Die Gewinnerin der Top-100-Start-ups der Schweiz 2018 heisst – zum zweiten Mal in Folge – Ava. Am Mittwochabend verlieh das Venturelab des Instituts für Jungunternehmen in der Zürcher Maag-Halle zum siebten Mal den Top 100 Swiss Start-up Award.

Die Gewinnerin, das Zürcher Start-up Ava, vertreibt seit 2014 ein Zyklusarmband, das im Schlaf unterschiedliche Körperwerte misst und damit den weiblichen Zyklus berechnet. Dass das Start-up bereits zum zweiten Mal das Ranking der 100 besten Jungfirmen der Schweiz anführt, hat seine Gründe: Das Team um Gründerin Lea von Bidder hat seit dem Start 42,3 Millionen Dollar Finanzierungsgelder akquiriert, 70 Arbeitsplätze geschaffen und ein Zweitbüro in San Francisco ins Leben gerufen. Von Bidder erhielt zudem einen Platz auf der Forbes-Liste «30 under 30», welche die weltweit innovativsten Jungunternehmer kürt. «Der Gewinn der Top-100-Auszeichnung im Jahr 2017 gab uns zusätzlichen Schub, der zu unserem fantastischen Wachstum in den letzten zwölf Monaten substanziell beigetragen hat», wird Ava-Mitgründer Pascal König in einer Mitteilung zitiert.
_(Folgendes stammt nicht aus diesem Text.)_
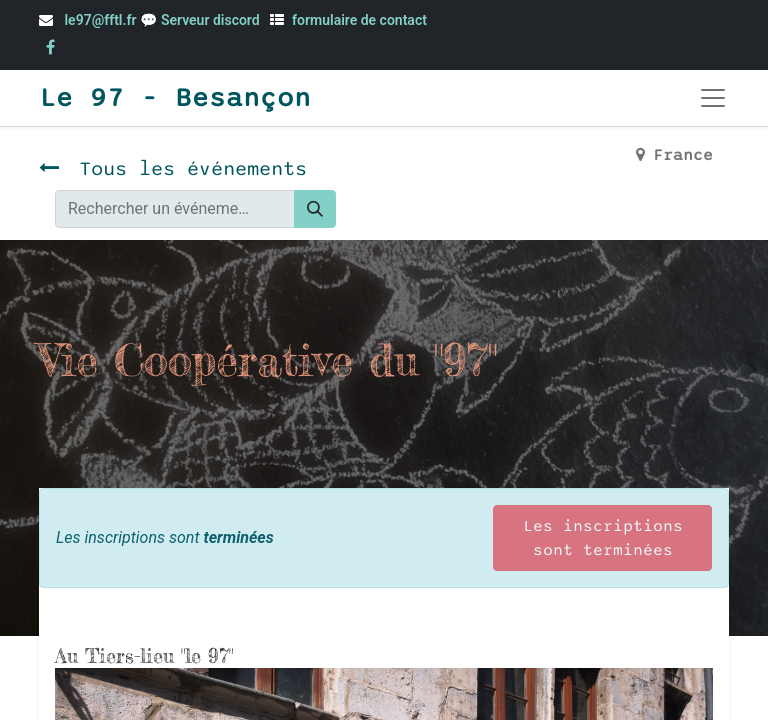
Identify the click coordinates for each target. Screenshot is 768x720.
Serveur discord (212, 20)
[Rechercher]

Fünf weitere Start-ups aus dem Raum Zürich haben es unter die ersten zehn Ränge geschafft. Dazu gehören die Jungfirma Cutiss, die künstliche Menschenhaut züchtet, sowie Visantis, die Arzneimittel und Diagnosemethoden für Patienten mit Lebererkrankungen entwickelt. Auch das Start-up Piavita gehört zu den zehn besten Jungfirmen. Die Piavita-Gründer haben einen Sensor entwickelt, der die Fernüberwachung von Pferden ermöglicht. Die Fintech-Firma Advanon gehört mit ihrem Online-Finanzierungstool für KMUs ebenfalls zu den besten Schweizer Start-ups.

Auf einen Aspekt weisen die Veranstalter bei der diesjährigen Preisverleihung explizit hin. Es geht um die weiblichen Gründungsmitglieder von Start-ups. Neben Ava sitzen auch bei Cutiss, Visantis und Piavita Frauen in den Gründungs- und Führungsgremien der Firmen. Insgesamt 28 der 100 besten Start-ups verfügen über weibliche Management-Mitglieder.

Zwei Top-Firmen im Limmattal

Knapp die Hälfte der im Ranking vertretenen Jungfirmen stammen in diesem Jahr aus dem Kanton Zürich. Zwei davon haben ihren Sitz im Limmattal. Die Firma Komed Health aus Schlieren belegt mit ihrer Software zur Verbesserung der klinischen Kommunikation Platz 70 des Start-up-Rankings.

Ebenfalls aus Schlieren ist das Start-up Topadur Pharma. 2018 ist die Firma mit ihren für chronische Wunden entwickelten Medikamenten auf Platz 92 gelandet. Sie hat im Vergleich zum Vorjahr vier Ränge eingebüsst. Von den übrigen Start-ups stammen 24 Jungfirmen aus dem Kanton Waadt. Es folgen der Kanton Zug mit 8 Jungfirmen. Basel-Stadt sowie Bern sind mit je 5 Firmen auf der Liste vertreten.

Rekordjahr für Investitionen

Die Veranstalter sind zufrieden mit der Auswahl. Sie bescheinigen dem «Schweizer Start-up-Ökosystem» einen guten Stand. «Wachstumskapital explodiert gerade in der Schweiz. 2018 wird ein Rekordjahr für Investments», wird Jordi Montserrat, Mitgründer von Venturelab, in der Mitteilung zitiert. Als Beispiel wird auf acht Start-ups verwiesen, die in den letzten Monaten 270 Millionen Franken an Investitionsgeldern erhalten hätten. Die Vertreter von Venturelab werten Kapital dieser Grössenordnung als internationale Konkurrenzfähigkeit für junge, innovative Firmen. Dies komme auch der Schweizer Industrie zugute.